Saturday, 02 de November de 2024 ISSN 1519-7670 - Ano 24 - nº 1312

Moacir Japiassu

‘A autobiografia de Samuel Wainer, organizada, editada e escrita por Augusto Nunes, é um sucesso editorial e precisa mesmo ser lida por todos, não apenas por jornalistas. As 366 páginas do livro contam a história de uma rara existência recheada de aventuras, muito trabalho, competência e honestidade. ‘A memória de Samuel Wainer é uma arma do povo’, escreveu Jorge Amado, que sabia das coisas.

Convido o considerado leitor a visitar o Blogstraquis, que abriga dois trechos de ‘Minha Razão de Viver’, trechos escolhidos pelo próprio Augusto Nunes, para deleite de todos nós.

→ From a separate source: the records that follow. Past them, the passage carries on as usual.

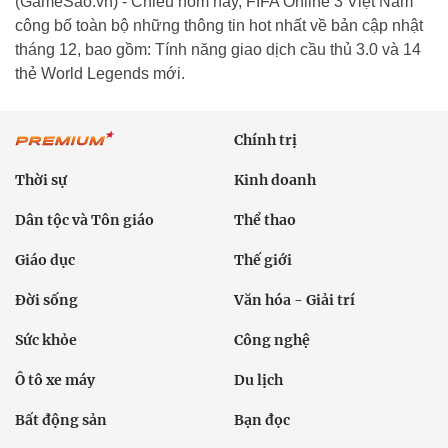
(GameSao.vn) - Chiều hôm nay, FIFA Online 3 Việt Nam
công bố toàn bộ những thông tin hot nhất về bản cập nhật
tháng 12, bao gồm: Tính năng giao dịch cầu thủ 3.0 và 14
thẻ World Legends mới.
Chính trị
Thời sự
Kinh doanh
Dân tộc và Tôn giáo
Thể thao
Giáo dục
Thế giới
Đời sống
Văn hóa - Giải trí
Sức khỏe
Công nghệ
Ô tô xe máy
Du lịch
Bất động sản
Bạn đọc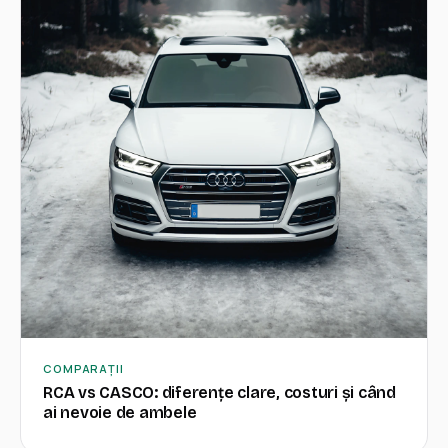
COMPARAȚII
RCA vs CASCO: diferențe clare, costuri și când
ai nevoie de ambele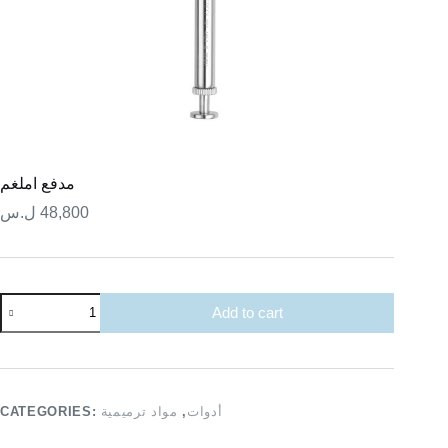
مدفع املغم
ل.س
48,800
مدفع
Add to cart
املغم
quantity
CATEGORIES:
مواد ترميمية
,
أدوات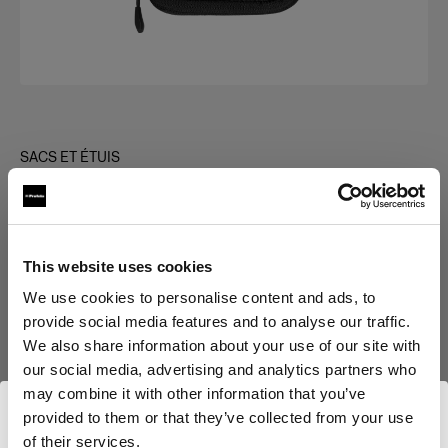
SACS ET ÉTUIS
Clic Case Small
(
0
)
This website uses cookies
Choisissez une variante :
We use cookies to personalise content and ads, to
provide social media features and to analyse our traffic.
Sélectionné
We also share information about your use of our site with
Clic Case Small
our social media, advertising and analytics partners who
may combine it with other information that you’ve
provided to them or that they’ve collected from your use
of their services.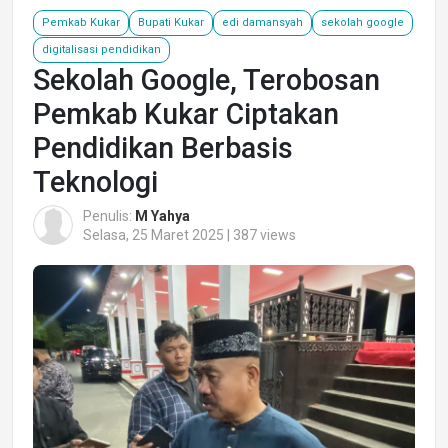
Pemkab Kukar
Bupati Kukar
edi damansyah
sekolah google
digitalisasi pendidikan
Sekolah Google, Terobosan
Pemkab Kukar Ciptakan
Pendidikan Berbasis
Teknologi
Penulis:
M Yahya
Selasa, 25 Maret 2025 | 387 views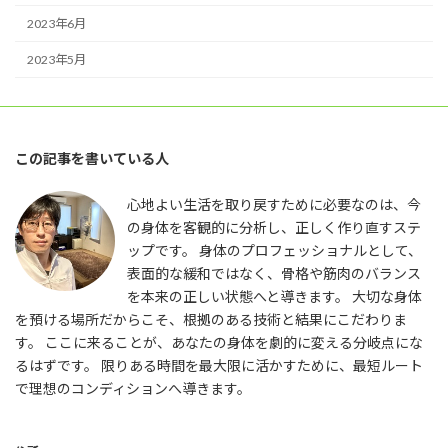
2023年6月
2023年5月
この記事を書いている人
心地よい生活を取り戻すために必要なのは、今
の身体を客観的に分析し、正しく作り直すステ
ップです。 身体のプロフェッショナルとして、
表面的な緩和ではなく、骨格や筋肉のバランス
を本来の正しい状態へと導きます。 大切な身体
を預ける場所だからこそ、根拠のある技術と結果にこだわりま
す。 ここに来ることが、あなたの身体を劇的に変える分岐点にな
るはずです。 限りある時間を最大限に活かすために、最短ルート
で理想のコンディションへ導きます。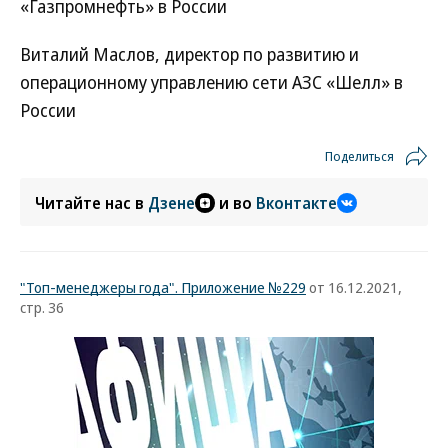
«Газпромнефть» в России
Виталий Маслов, директор по развитию и
операционному управлению сети АЗС «Шелл» в
России
Поделиться
Читайте нас в
Дзене
и во
Вконтакте
"Топ-менеджеры года". Приложение №229
от 16.12.2021,
стр. 36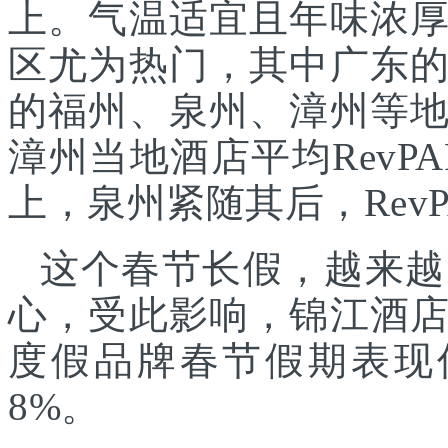
上。气温适宜且年味浓
区尤为热门，其中广东
的福州、泉州、漳州等
漳州当地酒店平均RevPA
上，泉州紧随其后，RevP
这个春节长假，越来越
心，受此影响，锦江酒
度假品牌春节假期表现
8%。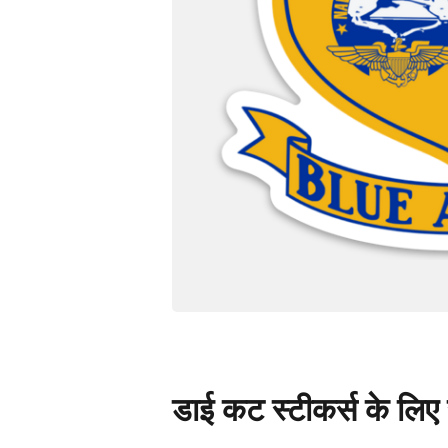
डाई कट स्टीकर्स के लिए स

Sinta o clima:

– Tu te lembras de uma frase que me disseste no dia em que começamos a campanha? – perguntou-me de saída o presidente.

Não me lembrava.

– Era uma frase sobre jornalismo – disse Vargas.

Só então recordei a frase que dissera a Getúlio no dia em que me sentei a seu lado para voarmos do Rio de Janeiro ao Amazonas: ‘A imprensa pode não ajudar a ganhar, mas ajuda a perder.’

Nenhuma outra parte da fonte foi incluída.